By Festus Poquie
The Central Bank of Liberia plans to build a gold reserves for the first time and has asked lawmakers for authority to print new banknotes to cover purchases and meet expanding transactional needs of the domestic economy, a senior central bank official said, joining a broader wave of central bank bullion accumulation among emerging market economies.
Mah Kruah, deputy director of research at the CBL, told journalists in Monrovia that the project is intended to bolster the country’s foreign exchange reserves by adding gold, a strategy increasingly used by African central banks to limit exposure to external currency shocks.
The bank has not yet fixed a target quantity of gold, and the ultimate volume will be driven by purchase plans Kruah said.
CBL’s request to lawmakers seeks consent to print currency for multiple purposes: financing the acquisition of gold reserves, replacing worn or mutilated notes — which the bank says run at about a 7% annual mutilation rate — supporting a growing economy and meeting the central bank’s own monetary operations needs.
The amount of gold that will be purchased, coupled with transactional demand of the economy and the quantity of defaced or mutilated banknotes, will determine the amount of currency to be printed, Kruah said.
Liberia’s move comes after a strong year for gold exports: the country earned $1.03 billion from gold in 2024, making the metal Liberia’s largest export and ranking the West African country 52nd among 157 global gold exporters, according to trade data the Oracle News Daily has consulted.
Regional and global context
The push to add gold mirrors a global rebound in central bank purchases. Central banks bought about 27 tonnes of gold in February 2026, equivalent to roughly $2 billion at prevailing prices, data and market commentary show.
While more than 60 central banks have added gold in recent years, net demand remains concentrated among a handful of aggressive buyers — notably Poland and the People’s Bank of China — with Kazakhstan, Turkey and India also prominent.
African central banks have been more measured but strategic. The Bank of Uganda has launched a domestic purchasing program aimed at at least 100 kilograms over four months, while Ghana and Egypt have used bullion accumulation to shore up local currency stability.

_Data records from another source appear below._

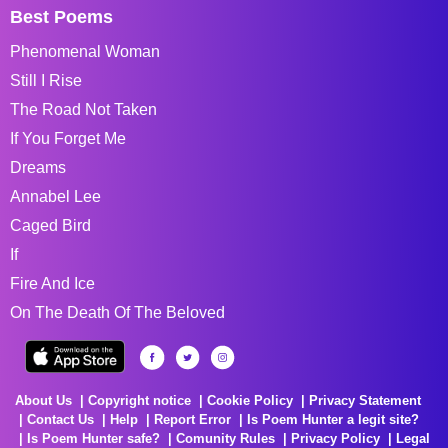
Best Poems
Phenomenal Woman
Still I Rise
The Road Not Taken
If You Forget Me
Dreams
Annabel Lee
Caged Bird
If
Fire And Ice
On The Death Of The Beloved
About Us
Copyright notice
Cookie Policy
Privacy Statement
Contact Us
Help
Report Error
Is Poem Hunter a legit site?
Is Poem Hunter safe?
Comunity Rules
Privacy Policy
Legal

Other countries, including Kenya and the Democratic Republic of Congo, have signaled intent to increase holdings or monetize domestic production, though holdings on the continent remain modest relative to global totals.
Why gold, why now
Policy makers cite diversification of reserve assets and protection against currency volatility as the rationale. For economies with rising export receipts from gold mining, adding physical bullion can be a natural complement to foreign exchange holdings.

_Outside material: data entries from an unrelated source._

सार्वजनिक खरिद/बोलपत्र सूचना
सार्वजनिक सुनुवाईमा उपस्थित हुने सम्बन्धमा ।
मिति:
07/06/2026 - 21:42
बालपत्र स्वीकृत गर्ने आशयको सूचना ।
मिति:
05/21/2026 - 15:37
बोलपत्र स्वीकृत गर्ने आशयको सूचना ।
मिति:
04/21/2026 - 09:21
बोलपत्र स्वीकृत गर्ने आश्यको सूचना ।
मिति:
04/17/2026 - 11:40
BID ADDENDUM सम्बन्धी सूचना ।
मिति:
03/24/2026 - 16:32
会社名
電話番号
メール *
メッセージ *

But the move raises practical and financial questions: how much to buy, where to source the metal, how to store and insure it, and how to finance purchases without stoking inflationary pressure.
CBL officials say printing will be calibrated to transactional needs and currency replacement rather than a one-off funding gambit. Still, central bank money printing to finance asset purchases can attract scrutiny from markets and rating agencies if it materially expands the monetary base without commensurate sterilization or fiscal consolidation.
Liberia’s pivot toward formalizing bullion reserves adds to an evolving narrative in which a growing number of emerging markets are quietly rebuilding gold buffers as a hedge against external shocks.